On Tue, 31 May 2005 23:48:52 +0200 (CEST), in soap you wrote:

>     [ http://issues.apache.org/jira/browse/AXIS-2025?page=comments#action_66676 ]
>     
>Shankar Unni commented on AXIS-2025:
>------------------------------------
>
>Regarding Simon's comment: yes, 0x3 is not a valid XML character. That's exactly the point. The original *String* argument in the *Java* code had a 0x3. 
>
>The bug is that Axis is dumping that naked 0x3 on the wire as part of the text data in XML without escaping it, as in:
>
>  <badmsgReturn xsi:type="xsd:string">bad: .</badmsgReturn>
>
>The whole point of using an RPC library is to have it take *any legal Java String* in the API if the argument type says "String", and arrange to have it delivered on the other side intact. Not just Strings that contain valid XML characters.
>
>
>> Illegal XML characters in String arguments and return values cause XML exceptions in Axis calls
>> -----------------------------------------------------------------------------------------------
>>
>>          Key: AXIS-2025
>>          URL: http://issues.apache.org/jira/browse/AXIS-2025
>>      Project: Axis
>>         Type: Bug
>>   Components: Serialization/Deserialization
>>     Versions: 1.2
>>  Environment: All (but reproduced on WinXP).
>> Axis 1.1 and 1.2
>>     Reporter: Shankar Unni
>
>>
>> Arguments and return values of Java type String are incorrectly handled if they contain non-printing illegal ASCII characters.

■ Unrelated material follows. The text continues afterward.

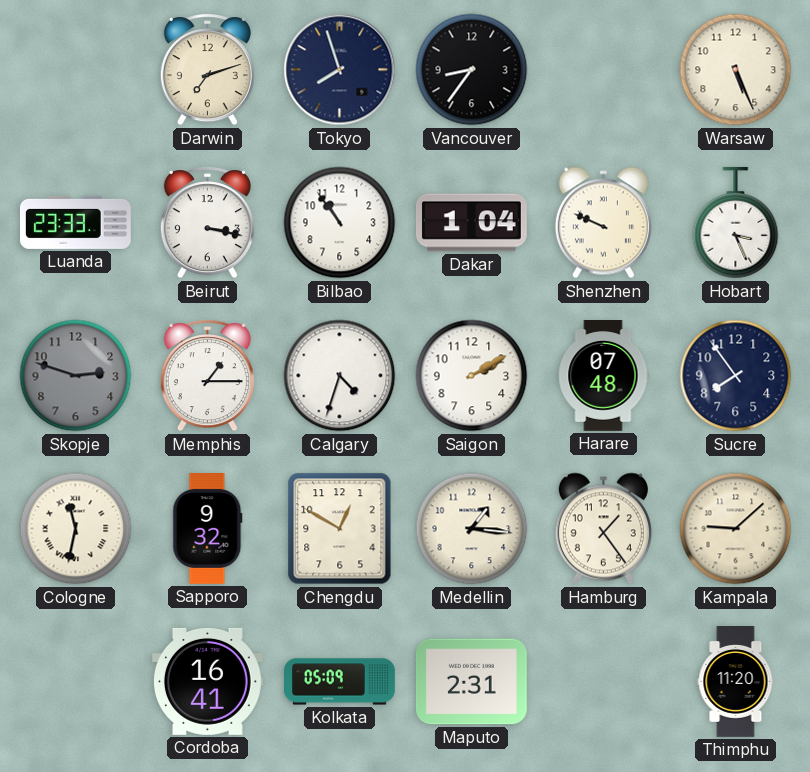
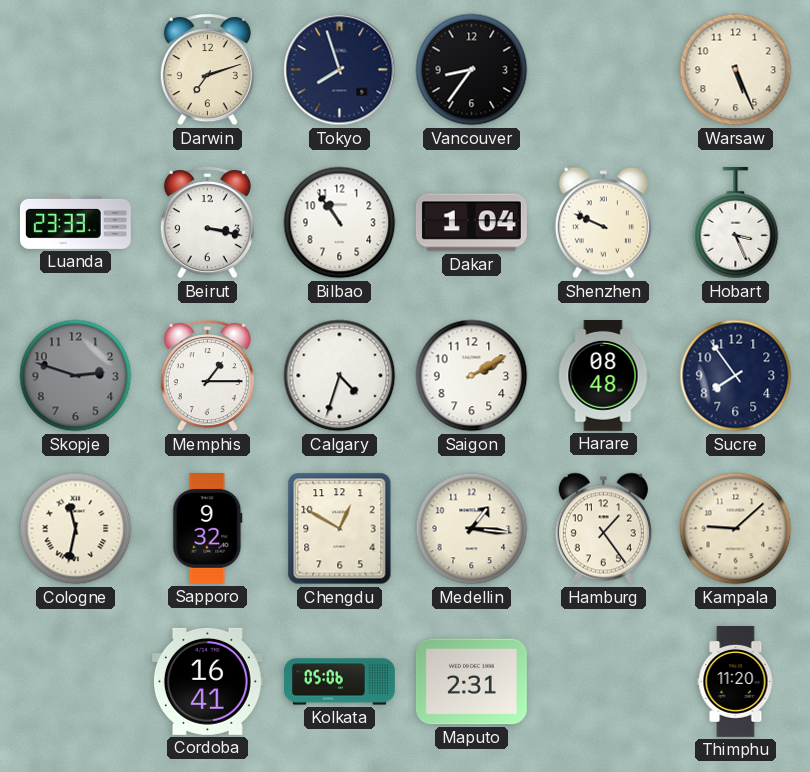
Harare: 07:48 -> 08:48
Kolkata: 05:09 -> 05:06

>> Example 1: bad return values:
>> - - - - - - - - - - - - - - -
>> E.g. the string 
>>   "bad char: " + (char)3 + "."
>> Trivial example:
>> foo.jws:
>>   public class foo {
>>     public String badmsg()
>>     {
>>       return "bad: " + (char)3 + ".";
>>     }
>>   }
>> When calling this method and the server is running on Axis 1.1, it returns XML with the illegal character ASCII "3" in the text:
>>    <badmsgReturn xsi:type="xsd:string">bad: 
.</badmsgReturn>  
>> This causes an XML parse exception on the client side ("org.xml.sax.SAXParseException: An invalid XML character (Unicode: 0x3) was found in the element content of the document.")
>> With Axis 1.2, the server doesn't even return a valid response: I get an HTTP 200 OK with an empty content, causing a different XML parse error.
>> Example 2: bad parameter values:
>> - - - - - - - - - - - - - - - -
>> A similar problem exists when passing such a string from the the client side.
>> If I have a method in foo.jws:
>>   public class foo {
>>     public String echo(String s)
>>     {
>>       return s;
>>     }
>>   }
>> Then if I write an ordinary Java client to call this, and pass it a bad string as in the beginning of this post, I get an exception thrown while the call is being composed:
>> java.lang.IllegalArgumentException: The char '0x3' in 'bad char: ?.' is not a valid XML character.
>> This is somewhat absurd: shouldn't the serialization layer be encoding these illegal XML characters as entity escapes? They're entirely legal in the current locale (US), and normal Java code handles this character quite normally.  Why should it croak when passed by XML/RPC?